Gene Glynn was one of the first hires in Rockies history as he managed in the Rockies minor league system in 1992, a year prior to the Rockies becoming a MLB team. He then was a coach in the minors in 1993 and on Don Baylor‘s staff from 1994 through 1998. He most recently was a coach for the Twins…as a third base coach, which is the exact spot that the aforementioned Tony Diaz will now fill.
Darin Everson: Everson has been in the Rockies organization since 2014. He has been a hitting coach for two of those seasons and, in the minor leagues, hitting coaches coach first base as well. He was also the manager for the Rockies in Double-A in 2015 and 2016. Last season, he was the Rockies minor league hitting and bunting coordinator.
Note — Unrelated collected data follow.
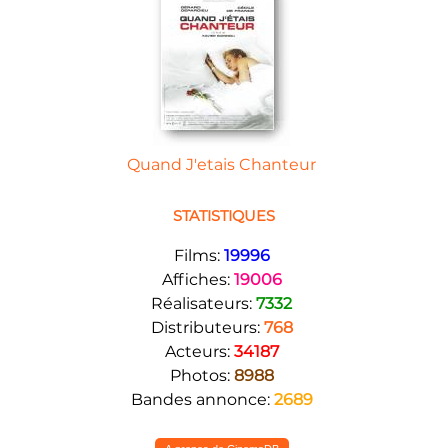
Quand J'etais Chanteur
STATISTIQUES
Films:
19996
Affiches:
19006
Réalisateurs:
7332
Distributeurs:
768
Acteurs:
34187
Photos:
8988
Bandes annonce:
2689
Lee Stevens: Stevens has been a hitting coach for the past six seasons in the Rockies system and he just finished his first season in Double-A Hartford. Prior to 2018, he spent four seasons (2013-2015, 2017) at the Rockies rookie affiliate in Grand Junction and he spent 2016 in Advanced-A Modesto. Prior to becoming a coach, he spent parts of 16 seasons in baseball in North America plus two more seasons in Japan. Total, he spent parts of 11 seasons (1012 games) in the major leagues with the then-named California Angels, Texas Rangers, Montreal Expos, and Cleveland Indians. He is, perhaps, best known for being on of the pieces on the good end of one of the least-talked about lopsided trades in recent MLB history.